As this Motor Trend article states, Tesla (NASDAQ:TSLA) ended Q2 with a 12% sales decline (4181 units sold in Q2 versus 4750 in Q1). As some have predicted the initial sales demand from the very wealthy and car enthusiasts may be wearing off. Also with the recent uptick in the sales of the Chevy (NYSE:GM) Volt and Nissan (OTCPK:NSANY) Leaf (Volt, through June, has 9855 units sold and the Leaf 9839 units), which are both outselling Tesla, Tesla is having more pressure from the competition. With the recent price reductions of the Volt according to this article, a buyer can potentially get the Volt in California for under 30 thousand dollars. So time will tell how low the sales of the Model S will go and if those sales will continue to have a high margin through the internet sales model.
So what does this all mean for the valuation of Tesla? It means that the bears might be coming back, since according to Nasdaq, Tesla's short interest grew by almost 7% in June. It also means that Tesla has not been disclosing sales for a reason, they most likely knew the initial rush would end soon and that is a big reason they are pushing hard to get the "Gen III" out, that should be under 50 thousand dollars. They probably have a backlog that can keep outputting 20k units for another several quarters, but after that the Motor Trend article predicts a yearly output of 18k units of the Model S. If we take that into account at the current gross margin projections of 20% and about a 4% profit margin projection, that is an EPS of roughly 0.53 cents and if the market still decides to give it a "growth P/E" of 100, that is roughly a value of $53 per share currently.
But since this is considered to be a cult and growth stock that people love, they will most likely start to price in future "possible" sales of the Model X and Gen III, which we can also dissect. Taking into account that Chevy and Nissan are selling roughly 20k units each of their pure electric cars and mix in other electric cars, there might currently be a 50-75k unit market in the world for this pure electric car in the 30-50 thousand USD price range. So now we will assume (favorably) around 18k units of the Tesla S (which in all reality will probably decline much further over the years) and a range for the Model X and Gen III over the next 4 years.

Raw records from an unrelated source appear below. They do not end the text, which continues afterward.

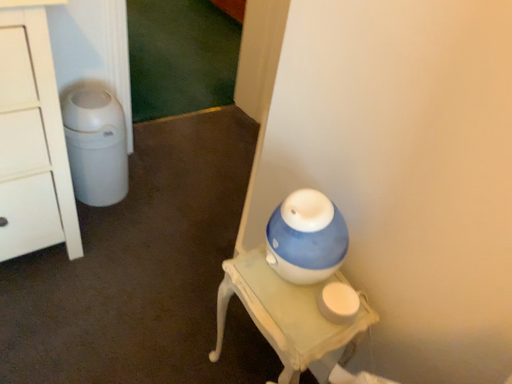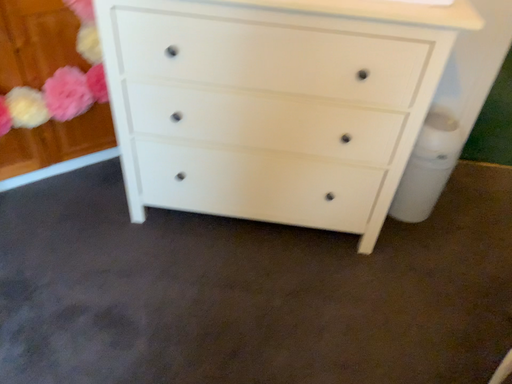 Question: Which way did the camera rotate in the video?

Choices:
 (A) rotated right
 (B) rotated left

Answer: (B) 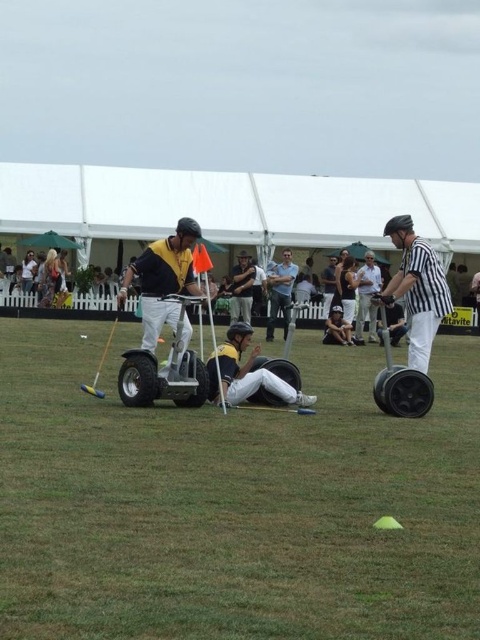 Between black striped shirt at center and white striped shirt at center, which one appears on the left side from the viewer's perspective?

black striped shirt at center is more to the left.

Does black striped shirt at center have a greater height compared to white striped shirt at center?

In fact, black striped shirt at center may be shorter than white striped shirt at center.

Is point (397, 269) positioned behind point (382, 280)?

Yes, point (397, 269) is farther from viewer.

This screenshot has width=480, height=640. Identify the location of black striped shirt at center. (417, 289).

Who is more distant from viewer, (x=432, y=276) or (x=285, y=289)?

Positioned behind is point (x=285, y=289).

Between black striped shirt at center and light blue shirt at center, which one has less height?

Standing shorter between the two is black striped shirt at center.

Who is more distant from viewer, (410, 301) or (284, 292)?

Point (284, 292)

This screenshot has height=640, width=480. I want to click on black striped shirt at center, so click(x=417, y=289).

Which is behind, point (233, 330) or point (361, 268)?

The point (361, 268) is more distant.

Between yellow helmet at center and white striped shirt at center, which one appears on the right side from the viewer's perspective?

white striped shirt at center

I want to click on yellow helmet at center, so click(247, 372). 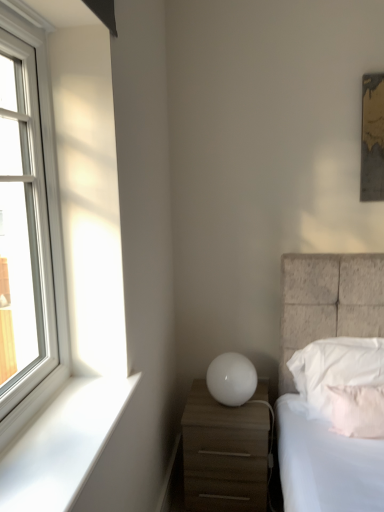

We arrive at the following price valuation:
*first rows are projected units sold and price average per car sold in parenthesis
There are several very bullish assumptions in this valuation:
1. Tesla reaches and continues to maintain an industry leading 4% Net Margin
2. The Model S does not continue to have sales decline of 12% every quarter
3. The United States does not ban the internet auto sales model introduced by Tesla, which would dig deeply into the Net Margins
4. The GEN III comes out in 2015, with a price tag of 40-50k and is able to compete with the Volt and Leaf, which are already in the 30-40k USD range
5. The GEN III has immense success and can get up to a an extraordinary 35k units shipped a year by 2017
6. Tesla is able to not print more than 10 Million additional shares a year to fight legal battles, increase R&D to put out the GEN III and other models and advertising spend
7. Not looking at any of the future potential competition, such as: new luxury hybrids, new less expensive pure electric cars, new alternative technology like hydrogen and natural gas, prices of lithium batteries, foreign copy cats... the list goes on
Taking these favorable assumptions into account, the projected EPS are shown above. The reason why I have lowered the P/E ratio from a range of 10-30 versus the current nonexistent P/E for Tesla (because they currently have a negative EPS), because Ford (NYSE:F) has an EPS of 1.48 and a P/E of 11. This is a reasonable and fair valuation when the revenue growth decreases to 10% at the end of 2017 in the proposed model. With such a growth, Tesla will no longer be a startup and "growth stock" and will be considered to be an established automotive company that will be tagged with a realistic P/E.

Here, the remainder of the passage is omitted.